‘If it Involves Money. It’ll Be on Our Platform,’ X Owner Says
Elon Musk is planning to add a variety of financial tools to the X platform, according to reports on a recent meeting Musk held with employees.
According to a report in The Verge, which cited audio it had obtained, Musk said the new features would roll out in 2024 and extend well beyond payments.
“When I say payments, I actually mean someone’s entire financial life,” Musk is reported to have said.
“If it involves money. It’ll be on our platform. Money or securities or whatever. So, it’s not just like send $20 to my friend. I’m talking about, like, you won’t need a bank account.”
Musk has said many things in his relentless drive to remake the X platform in his vision after purchasing the company in 2022 when it was known as Twitter. However, the remade company does indeed seem to be positioning itself to take the dive into digital banking.
Both The Verge and Mashable noted that X has been pursuing money transmitter licenses in the U.S.
“We want money on X to flow as freely as information and conversation,” X CEO Linda Yaccarino said in a recent blog post that was mentioned by Mashable.
“We have already secured first money transmitter licenses in several states, and we are moving toward launching a global payment system – more soon,” she wrote.

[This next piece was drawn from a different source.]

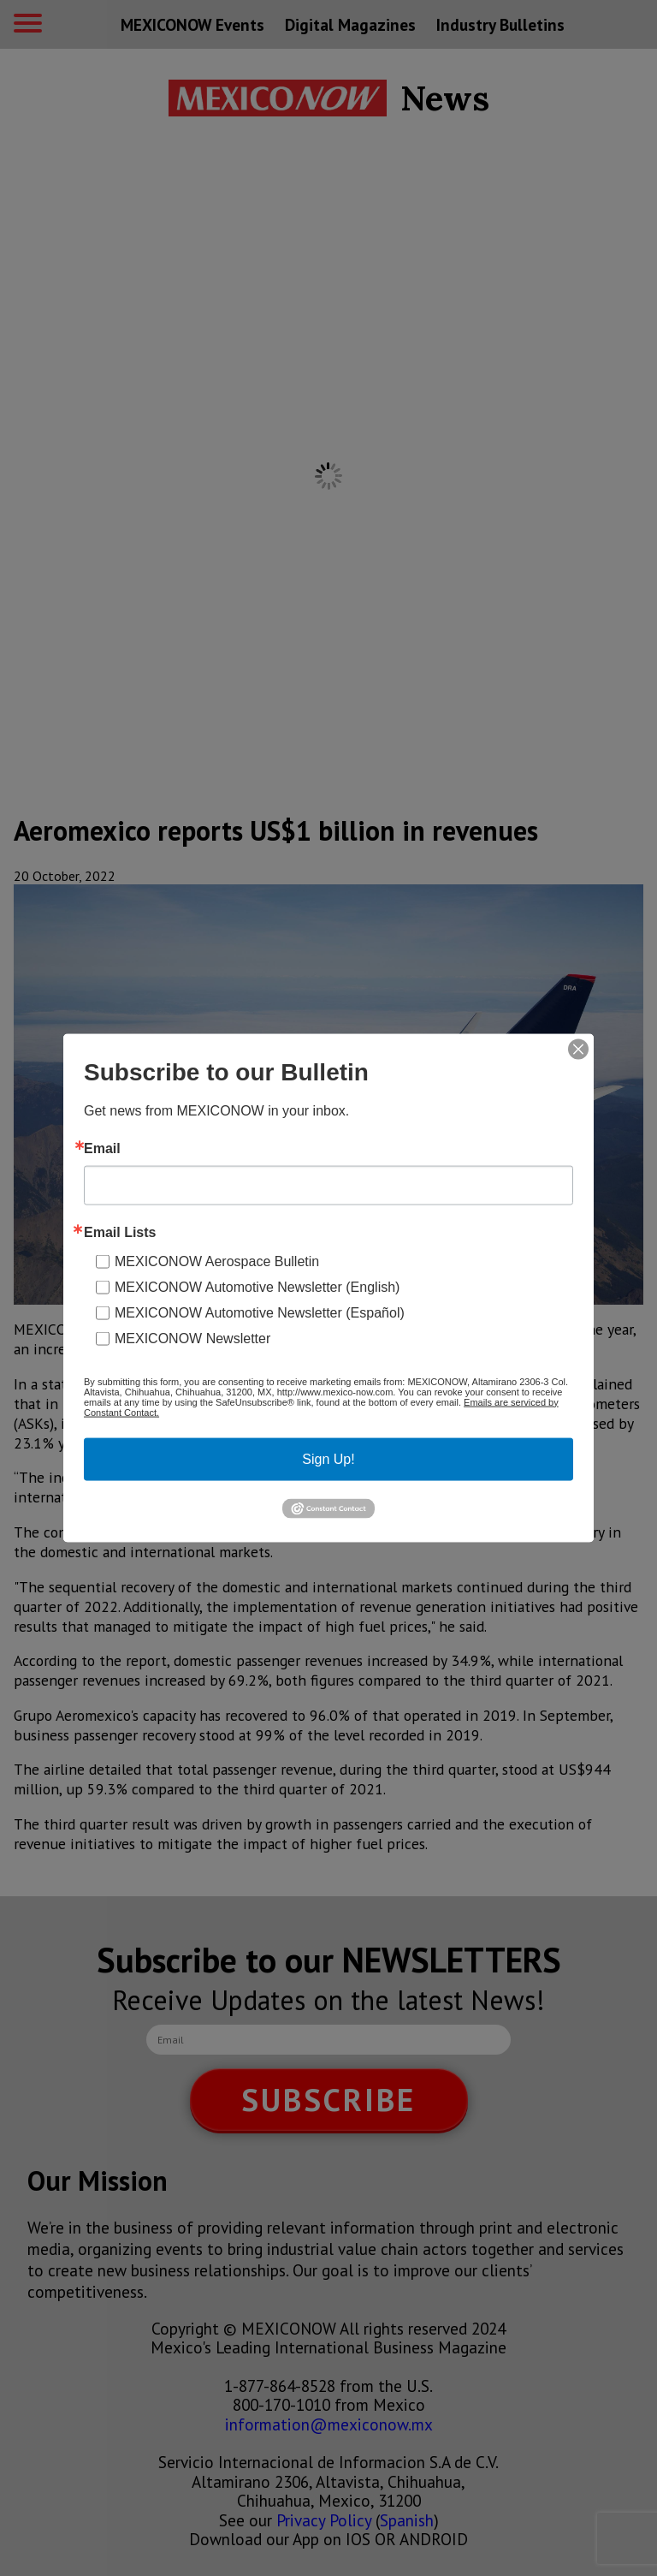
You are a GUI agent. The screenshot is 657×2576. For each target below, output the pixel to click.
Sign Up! (328, 1458)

Musk also has a significant background in banking. He made part of his early fortune in 1999 by founding X.com, which eventually became PayPal. Wikipedia notes that, at the time, X.com was “one of the first federally insured online banks.”

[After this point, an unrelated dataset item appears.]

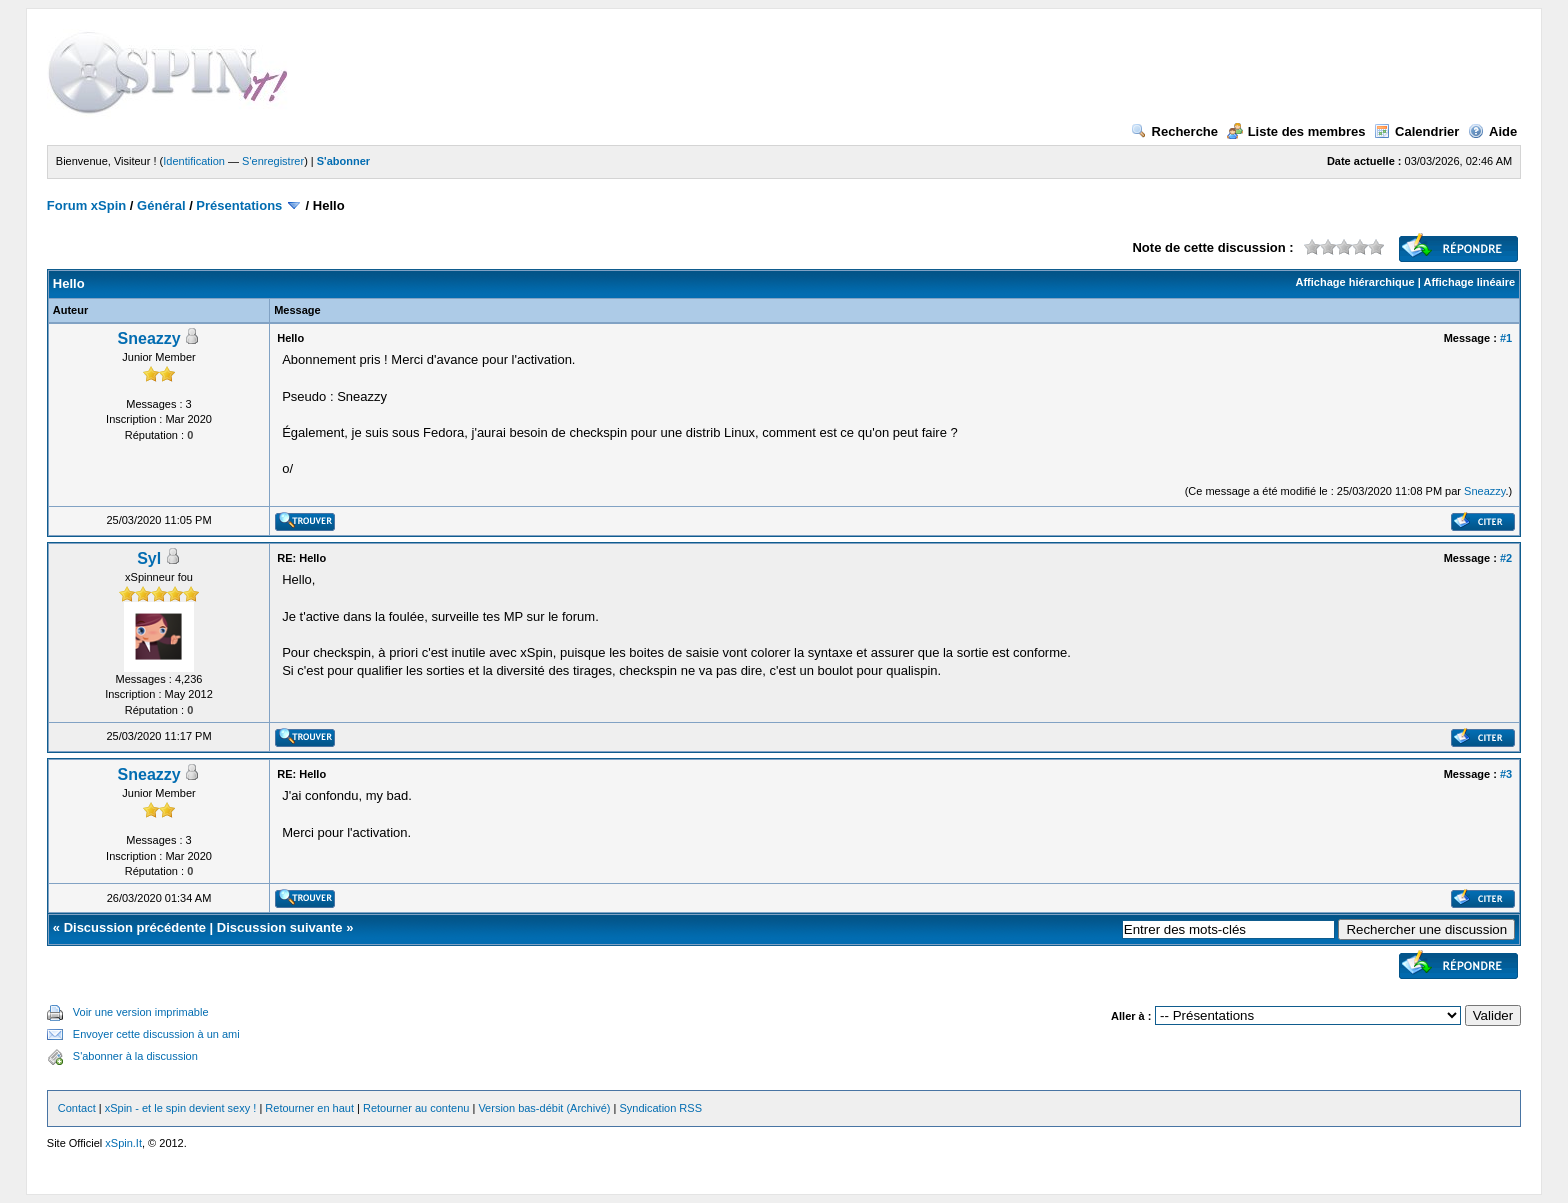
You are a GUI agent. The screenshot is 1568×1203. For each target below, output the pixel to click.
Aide (1492, 131)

Since then, fintech innovations in digital banking have only accelerated, laying the groundwork for the kind of super app that Musk envisions. Today, platform operators like X can use a growing variety of open banking APIs (application programming interfaces) to add many financial capabilities including payments, account and identity authorization, balance information, real-time risk assessment, investment access, and much more.
Some licensed banks specialize in partnering with fintechs to create digital financial products that offer bank functions. They can also provide the licenses required for some of those digital products, such as loans or insured deposits. Other banks have created their own specialized digital apps to compete online and beyond their geographical footprint.
X would also benefit from its scale. Prior to Musk’s purchase of the company – for $44 billion with $13 billion in loans from a variety of banks – the company had 259 million users by last November, according to a Reuters report this past summer. In Q2 2022 (prior to Musk’s purchase), Twitter reported in one of its last quarterly financial reports that it had 41.5 million “monetizable daily active usage” in the U.S. and 237.8 million worldwide. If X could turn a fraction of that base into mobile payments users, it could unlock significant revenue. In fact, X has already started to charge some users $1 to use the service.
Also, it nearly goes without saying that, after PayPal, Musk started and built one of the world’s most innovative car companies in Tesla and one of its most advanced rocket companies in SpaceX. If anyone has what it takes to turn the company formerly known as Twitter into a fintech, it would seem to be Musk.
That doesn’t mean there aren’t headwinds for X.
The company has shrunk since Musk’s chaotic takeover, according to Musk’s own public statements and a variety of reports, including this roundup by Bloomberg. Daily users on X were down 13 percent in September, year-over-year, according to the report. X’s top five advertisers reported they’re spending 67 percent less on advertising. And that $13 billion in debt is on X’s books, as reported in detail by Yahoo! Finance.
“Twitter pre-Musk was rated junk, despite carrying significantly less debt than it does now,” the Wall Street Journal noted last month.
That debt could slow Musk down by drawing scrutiny from regulators. The Journal noted that the banks that lent Musk those billions still retain the debt on their balance sheets. And as X has lost value, so has the debt.
“Big hung deals don’t sit well with regulators, who have been making more diligent checks on banks’ financial footing following the failures of Silicon Valley Bank and others earlier this year,” the Wall Street Journal stated.
“The longer the banks hold X’s debt, the greater the scrutiny is likely to be from regulators, who penalize lenders for having direct credit exposure to junk-rated companies.”